■ The task
Sort through the material below and copy each line with "Dual".

■ Working data
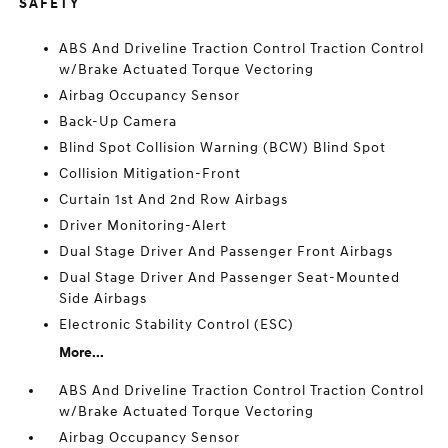
SAFETY
ABS And Driveline Traction Control Traction Control
w/Brake Actuated Torque Vectoring
Airbag Occupancy Sensor
Back-Up Camera
Blind Spot Collision Warning (BCW) Blind Spot
Collision Mitigation-Front
Curtain 1st And 2nd Row Airbags
Driver Monitoring-Alert
Dual Stage Driver And Passenger Front Airbags
Dual Stage Driver And Passenger Seat-Mounted
Side Airbags
Electronic Stability Control (ESC)
More...
ABS And Driveline Traction Control Traction Control
w/Brake Actuated Torque Vectoring
Airbag Occupancy Sensor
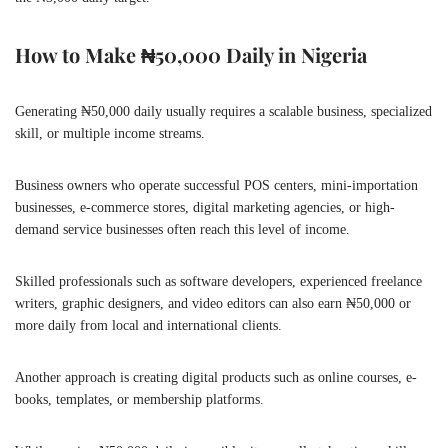
How to Make ₦50,000 Daily in Nigeria
Generating ₦50,000 daily usually requires a scalable business, specialized
skill, or multiple income streams.
Business owners who operate successful POS centers, mini-importation
businesses, e-commerce stores, digital marketing agencies, or high-
demand service businesses often reach this level of income.
Skilled professionals such as software developers, experienced freelance
writers, graphic designers, and video editors can also earn ₦50,000 or
more daily from local and international clients.
Another approach is creating digital products such as online courses, e-
books, templates, or membership platforms.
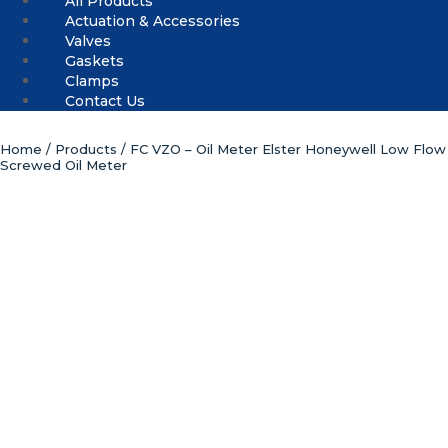
All Products
Actuation & Accessories
Valves
Gaskets
Clamps
Contact Us
Home
/
Products
/ FC VZO – Oil Meter Elster Honeywell Low Flow
Screwed Oil Meter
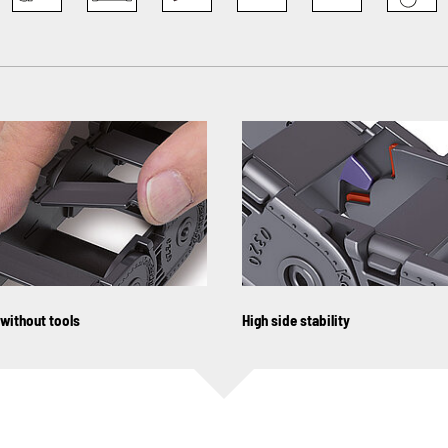
 without tools
High side stability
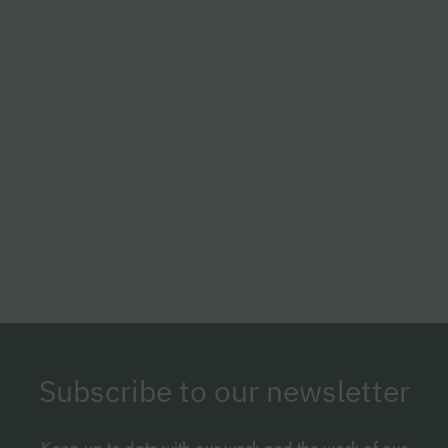
Subscribe to our newsletter
Keep up to date with our work and the work of our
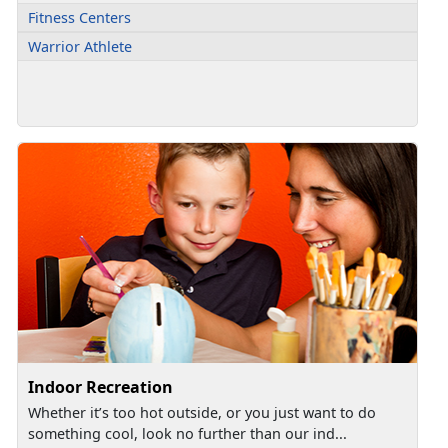
Fitness Centers
Warrior Athlete
Indoor Recreation
Whether it’s too hot outside, or you just want to do
something cool, look no further than our ind...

■ Response box
Dual Stage Driver And Passenger Front Airbags
Dual Stage Driver And Passenger Seat-Mounted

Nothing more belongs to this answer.